_Task to carry out_
Within the listing below, please show every line carrying the string "Splashtop".

*** Opening of Input ***

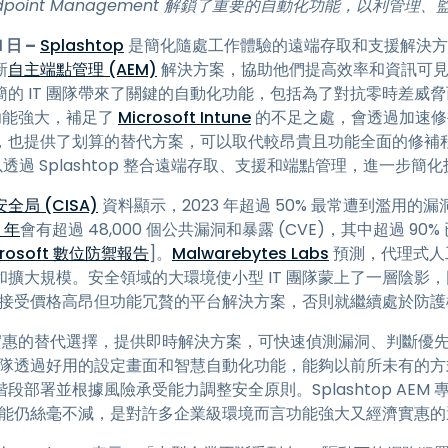
 Endpoint Management 解鎖了重要的自動化功能，
以利管理、
端存取
 日 –
Splashtop
是簡化隨處工作體驗的遠端存取和支援解決方
搭配 Wacom 進行遠端工作
新
自主端點管理 (AEM)
解決方案，協助他們提高效率和資訊可見
遠端實驗室存取
的 IT 團隊帶來了關鍵的自動化功能，包括為了對抗零時差威
端點安全
M 功能強大，補足了
Microsoft Intune
的不足之處，會透過加速修補
，也提供了划算的替代方案，可以取代較昂貴且功能全面的修補
探索所有需求
探索所有
可以透過 Splashtop 整合遠端存取、支援和端點管理，進一步簡
局 (CISA)
資料顯示，2023 年超過 50% 最常遭到濫用
 年
會有超過 48,000 個公共漏洞和暴露 (CVE)，其中超過 9
icrosoft 數位防禦報告
]。
Malwarebytes Labs
預測，代理式人
擴大規模。安全領域的大環境使小型 IT 團隊蒙上了一層陰影，因
被迫接受價格高昂但功能冗贅的平台解決方案，否則就繼續處於防
一款經濟實惠的替代選擇，提供即時解決方案，可快速偵測漏洞、判斷
 團隊透過好用的設定畫面和智慧自動化功能，能夠以前所未有的
部署並根據風險承受能力調整安全原則。Splashtop AEM
點，且效能仍絲毫不減，是對許多企業級環境而言功能強大又經濟實惠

*** Close of Input ***

_Completed exercise_
Splashtop
可以透過 Splashtop 整合遠端存取、支援和端點管理，進一步簡
部署並根據風險承受能力調整安全原則。Splashtop AEM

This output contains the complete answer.